En esta transformación la cantidad de series que se producen y estrenan mes a mes no solo aumentó en número sino que también hubo un gran cambio en cómo se piensa el formato y cuáles son aquellas historias que se deciden llevar a la pantalla chica. Definida como la era del PeakTV las características que la definen son muy claras: on demand, multiplicidad de pantallas, bingewatching y una enorme oferta de contenido. Y también se diversifican las canales de distribución: desde los más tradicionales (FOX, HBO, AMC, NBC, Syfy, etc), pasando por las plataformas de streaming (Netflix, Amazon, hulu) y llegando a los nuevos jugadores (AppleTv, YouTube red, Playstation, Facebook, la próxima plataforma de Disney o, en el plano local, flow). Junto con el aumento de la oferta además creció la cantidad de horas que cada uno dedica a mirar ficciones televisivas, pasando de ser un consumo de algunos pocos a ganar una masividad casi inexplicable.

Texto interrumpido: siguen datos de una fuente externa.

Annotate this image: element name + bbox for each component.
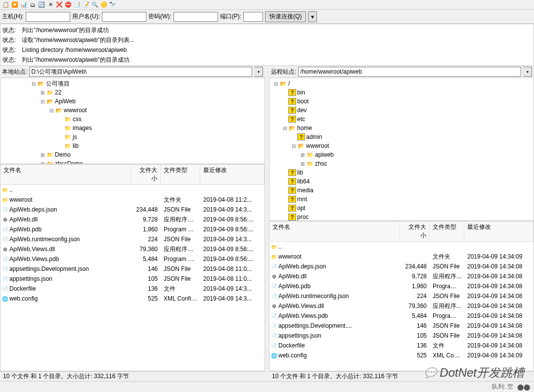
tree-item[interactable]: ⊞Demo <box>1 150 264 159</box>
file-size: 105 <box>131 275 161 282</box>
file-row[interactable]: 🌐web.config525XML Configu...2019-04-09 1… <box>0 294 265 304</box>
file-row[interactable]: 📄ApiWeb.Views.pdb5,484Program Deb...2019… <box>0 254 265 264</box>
tree-expander[interactable]: ⊞ <box>299 152 306 158</box>
tree-item[interactable]: ⊞22 <box>1 88 264 97</box>
file-size: 5,484 <box>400 312 430 319</box>
file-row[interactable]: 🌐web.config525XML Conf...2019-04-09 14:3… <box>269 350 534 360</box>
tree-expander[interactable]: ⊟ <box>30 81 37 87</box>
port-input[interactable] <box>243 12 263 22</box>
file-row[interactable]: 📄appsettings.json105JSON File2019-04-08 … <box>0 274 265 284</box>
unknown-folder-icon: ? <box>288 169 296 176</box>
toolbar-icon[interactable]: 🟡 <box>100 1 108 9</box>
file-row[interactable]: 📄ApiWeb.deps.json234,448JSON File2019-04… <box>269 261 534 271</box>
folder-icon <box>64 142 72 149</box>
tree-item[interactable]: ?proc <box>270 213 533 221</box>
tree-item[interactable]: ⊞zhsc <box>270 159 533 168</box>
toolbar-icon[interactable]: ✳ <box>46 1 54 9</box>
file-row[interactable]: ⚙ApiWeb.dll9,728应用程序...2019-04-09 14:34:… <box>269 271 534 281</box>
remote-tree[interactable]: ⊟/?bin?boot?dev?etc⊟home?admin⊟wwwroot⊞a… <box>269 78 534 221</box>
refresh-icon[interactable]: 🔄 <box>38 1 45 9</box>
toolbar-icon[interactable]: 📑 <box>73 1 81 9</box>
quick-connect-button[interactable]: 快速连接(Q) <box>265 11 306 22</box>
tree-item[interactable]: ⊟wwwroot <box>1 106 264 115</box>
tree-item[interactable]: ?media <box>270 186 533 195</box>
tree-label: zhscDemo <box>55 160 83 164</box>
local-file-header[interactable]: 文件名 文件大小 文件类型 最近修改 <box>0 165 265 185</box>
file-size: 136 <box>400 342 430 349</box>
file-row[interactable]: 📄appsettings.Development.json146JSON Fil… <box>0 264 265 274</box>
tree-expander[interactable]: ⊞ <box>39 152 46 158</box>
binoculars-icon[interactable]: 🔭 <box>109 1 117 9</box>
tree-item[interactable]: ?lib <box>270 168 533 177</box>
folder-open-icon <box>297 142 305 149</box>
tree-item[interactable]: js <box>1 132 264 141</box>
tree-item[interactable]: ?boot <box>270 97 533 106</box>
tree-item[interactable]: ?lib64 <box>270 177 533 186</box>
file-size: 9,728 <box>400 273 430 280</box>
tree-item[interactable]: ?etc <box>270 115 533 124</box>
tree-item[interactable]: images <box>1 124 264 132</box>
file-row[interactable]: 📄Dockerfile136文件2019-04-09 14:34:08 <box>269 341 534 350</box>
tree-item[interactable]: ?admin <box>270 132 533 141</box>
file-row[interactable]: 📄ApiWeb.runtimeconfig.json224JSON File20… <box>269 291 534 301</box>
tree-expander[interactable]: ⊞ <box>299 161 306 167</box>
file-row[interactable]: 📄ApiWeb.Views.pdb5,484Program ...2019-04… <box>269 311 534 321</box>
tree-item[interactable]: ⊞zhscDemo <box>1 159 264 164</box>
remote-path-input[interactable] <box>298 67 521 77</box>
file-row[interactable]: 📁.. <box>269 242 534 252</box>
search-icon[interactable]: 🔍 <box>91 1 99 9</box>
tree-item[interactable]: ⊟ApiWeb <box>1 97 264 106</box>
tree-expander[interactable]: ⊟ <box>281 126 288 131</box>
password-input[interactable] <box>174 12 218 22</box>
remote-path-dropdown[interactable]: ▾ <box>523 67 532 77</box>
file-type: 文件夹 <box>430 253 464 261</box>
file-row[interactable]: 📁.. <box>0 185 265 195</box>
tree-item[interactable]: ?mnt <box>270 195 533 204</box>
tree-item[interactable]: ⊟公司项目 <box>1 79 264 88</box>
file-row[interactable]: 📁wwwroot文件夹2019-04-09 14:34:09 <box>269 252 534 261</box>
tree-item[interactable]: lib <box>1 141 264 150</box>
tree-expander[interactable]: ⊟ <box>39 99 46 104</box>
quick-connect-dropdown[interactable]: ▾ <box>308 11 317 22</box>
user-input[interactable] <box>102 12 146 22</box>
file-type: XML Conf... <box>430 352 464 359</box>
tree-item[interactable]: ?dev <box>270 106 533 115</box>
file-row[interactable]: 📄ApiWeb.pdb1,960Program ...2019-04-09 14… <box>269 281 534 291</box>
file-row[interactable]: 📄ApiWeb.pdb1,960Program Deb...2019-04-09… <box>0 224 265 234</box>
tree-item[interactable]: ?bin <box>270 88 533 97</box>
toolbar-icon[interactable]: ❌ <box>55 1 63 9</box>
tree-expander[interactable]: ⊞ <box>39 90 46 95</box>
tree-item[interactable]: ?opt <box>270 204 533 213</box>
file-row[interactable]: ⚙ApiWeb.Views.dll79,360应用程序...2019-04-09… <box>269 301 534 311</box>
toolbar-icon[interactable]: 📋 <box>2 1 10 9</box>
tree-expander[interactable]: ⊟ <box>290 143 297 149</box>
file-row[interactable]: 📄appsettings.Development....146JSON File… <box>269 321 534 331</box>
tree-item[interactable]: ⊟/ <box>270 79 533 88</box>
host-input[interactable] <box>26 12 70 22</box>
toolbar-icon[interactable]: 🗂 <box>29 1 37 9</box>
unknown-folder-icon: ? <box>288 187 296 194</box>
file-type: JSON File <box>161 275 200 282</box>
file-row[interactable]: 📄ApiWeb.runtimeconfig.json224JSON File20… <box>0 234 265 244</box>
file-row[interactable]: 📄Dockerfile136文件2019-04-09 14:3... <box>0 284 265 294</box>
tree-item[interactable]: ⊟wwwroot <box>270 141 533 150</box>
file-row[interactable]: 📄ApiWeb.deps.json234,448JSON File2019-04… <box>0 205 265 215</box>
local-path-dropdown[interactable]: ▾ <box>254 67 263 77</box>
tree-item[interactable]: ⊟home <box>270 124 533 132</box>
local-tree[interactable]: ⊟公司项目⊞22⊟ApiWeb⊟wwwrootcssimagesjslib⊞De… <box>0 78 265 164</box>
tree-item[interactable]: css <box>1 115 264 124</box>
tree-expander[interactable]: ⊟ <box>48 108 55 113</box>
file-row[interactable]: 📁wwwroot文件夹2019-04-08 11:2... <box>0 195 265 205</box>
tree-expander[interactable]: ⊟ <box>272 81 279 87</box>
split-handle[interactable] <box>266 66 268 381</box>
toolbar-icon[interactable]: 📝 <box>82 1 90 9</box>
file-row[interactable]: 📄appsettings.json105JSON File2019-04-09 … <box>269 331 534 341</box>
toolbar-icon[interactable]: 🔽 <box>11 1 19 9</box>
file-row[interactable]: ⚙ApiWeb.Views.dll79,360应用程序扩展2019-04-09 … <box>0 244 265 254</box>
remote-file-header[interactable]: 文件名 文件大小 文件类型 最近修改 <box>269 221 534 242</box>
toolbar-icon[interactable]: 📊 <box>20 1 28 9</box>
file-row[interactable]: ⚙ApiWeb.dll9,728应用程序扩展2019-04-09 8:56:..… <box>0 215 265 224</box>
local-path-input[interactable] <box>29 67 252 77</box>
tree-item[interactable]: ⊞apiweb <box>270 150 533 159</box>
toolbar-icon[interactable]: ⛔ <box>64 1 72 9</box>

Pero este contexto también tuvo su impacto en la calidad y estructura del contenido: si bien estrena mayor cantidad de títulos originales, las temporadas son más breves y están menos tiempo en pantalla. Las inversiones son mayores y algunas ficciones disfrutan de presupuestos multimillonarios, lo cual también explica la posibilidad de tener nombres de primera línea tanto en la sala de guionistas, como en el sillón de directores y actores frente a la pantalla. Con la amplificación de plataformas y de productoras en la búsqueda de generación de contenido, también se diversificó el tipo de ficción que se genera: desde guilty pleasures hasta aquellas que definimos con “serie-arte”; en general estamos viviendo una gran honestidad sobre el tipo de serie que se presenta y ofrece al espectador, entendiendo así que existen diferentes momentos y diferentes búsquedas así como distintas respuestas.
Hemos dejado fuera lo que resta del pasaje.